--- The records Enclosed Below ---

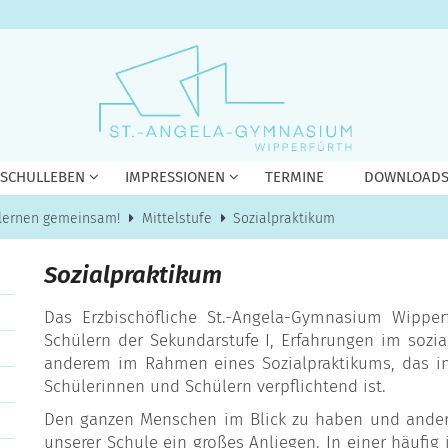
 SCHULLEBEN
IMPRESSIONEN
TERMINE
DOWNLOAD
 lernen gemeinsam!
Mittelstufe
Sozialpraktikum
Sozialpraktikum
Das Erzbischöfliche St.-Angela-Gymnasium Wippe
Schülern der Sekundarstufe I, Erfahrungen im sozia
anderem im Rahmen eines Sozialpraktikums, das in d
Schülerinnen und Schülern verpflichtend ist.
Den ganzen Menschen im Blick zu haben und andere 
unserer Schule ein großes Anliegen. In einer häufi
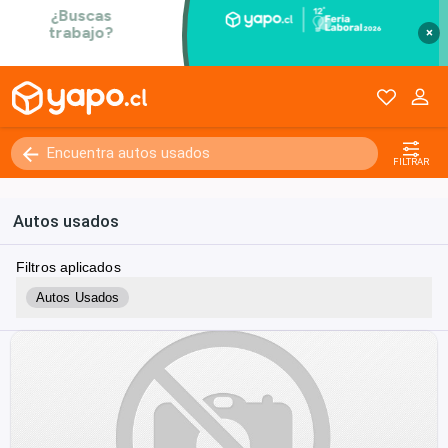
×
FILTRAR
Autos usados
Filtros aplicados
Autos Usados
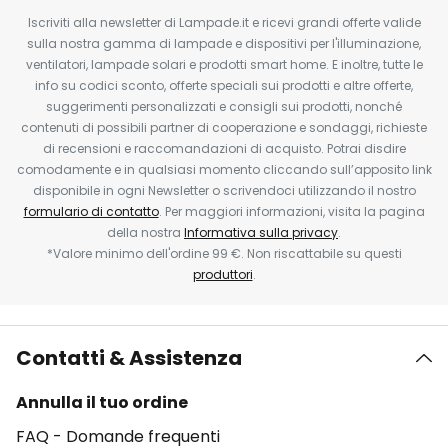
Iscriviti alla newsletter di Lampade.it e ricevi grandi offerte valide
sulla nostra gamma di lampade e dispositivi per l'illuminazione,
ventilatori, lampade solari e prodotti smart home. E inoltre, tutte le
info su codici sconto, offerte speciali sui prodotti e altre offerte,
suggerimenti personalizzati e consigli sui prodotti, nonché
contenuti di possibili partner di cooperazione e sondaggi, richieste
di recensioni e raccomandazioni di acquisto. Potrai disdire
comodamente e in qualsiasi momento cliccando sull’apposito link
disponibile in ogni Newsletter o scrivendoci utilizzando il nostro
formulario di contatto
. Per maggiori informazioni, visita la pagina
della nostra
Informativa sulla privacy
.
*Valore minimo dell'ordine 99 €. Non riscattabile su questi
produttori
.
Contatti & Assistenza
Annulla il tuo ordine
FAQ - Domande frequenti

--- End of Enclosed The records ---

→ Problem to work on:
For the material above, give again only the lines starting at the line that contains "Den ganzen Menschen" and ending at the line that contains "suggerimenti personalizzati e". Pictures do not belong in the copy.

→ Response to this task:
Den ganzen Menschen im Blick zu haben und andere 
unserer Schule ein großes Anliegen. In einer häufi
×
FILTRAR
Autos usados
Filtros aplicados
Autos Usados
Iscriviti alla newsletter di Lampade.it e ricevi grandi offerte valide
sulla nostra gamma di lampade e dispositivi per l'illuminazione,
ventilatori, lampade solari e prodotti smart home. E inoltre, tutte le
info su codici sconto, offerte speciali sui prodotti e altre offerte,
suggerimenti personalizzati e consigli sui prodotti, nonché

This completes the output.